La narrativa política puede y debe ser sencilla para llegar al ciudadano común, pero no tiene por qué caer en la vulgaridad y el maltrato. Un presidente es más que un líder de barricada, y su discurso debe estar a la altura de su investidura. Argentina ha pasado de un relato hegemónico y pseudoacadémico a un populismo verbal violento y degradante.
Ahora nos preguntamos cuáles podrían ser las consecuencias de estas narrativas:
Si el discurso continúa en esta línea, podría derivar en un clima político aún más tóxico, donde la descalificación y el insulto sean la norma, afectando la convivencia democrática. La sociedad podría empezar a rechazar este tipo de narrativa, exigiendo mayor seriedad y responsabilidad en el discurso público, impulsando una nueva etapa de moderación política.
La falta de un discurso institucional sólido podría debilitar la imagen del presidente a nivel nacional e internacional, afectando su capacidad de gobernar y de generar confianza en su gestión. Este vacío de discurso serio y constructivo podría ser aprovechado por figuras políticas que busquen diferenciarse mediante un mensaje más equilibrado y orientado a soluciones reales.

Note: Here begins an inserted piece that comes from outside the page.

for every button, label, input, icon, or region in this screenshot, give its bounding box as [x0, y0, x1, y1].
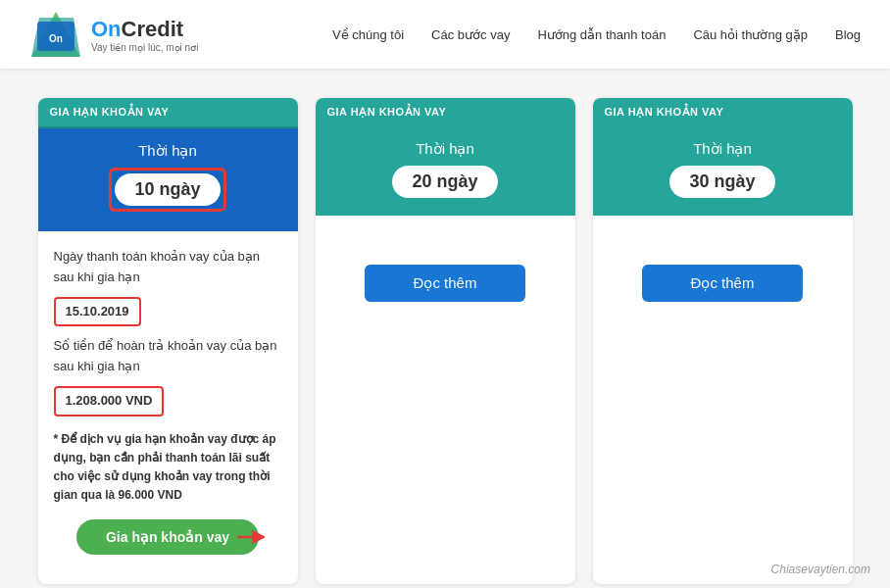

De seguir así, Argentina corre el riesgo de quedar atrapada en un ciclo de radicalización permanente, donde el debate público se reduzca a gritos, insultos y descalificaciones. Los líderes deben ser capaces de restaurar un discurso político basado en la argumentación, el respeto y la construcción de consensos.
Antonio Gramsci fue un filósofo, político, sociólogo, periodista y teórico marxista italiano fundador y presidente del Partido Comunista de Italia. Preso político durante el régimen fascista de Benito Mussolini en Turi. Con el cargo por parte del fiscal de 20 años de prisión con la premisa de “debemos impedir funcionar a este cerebro”.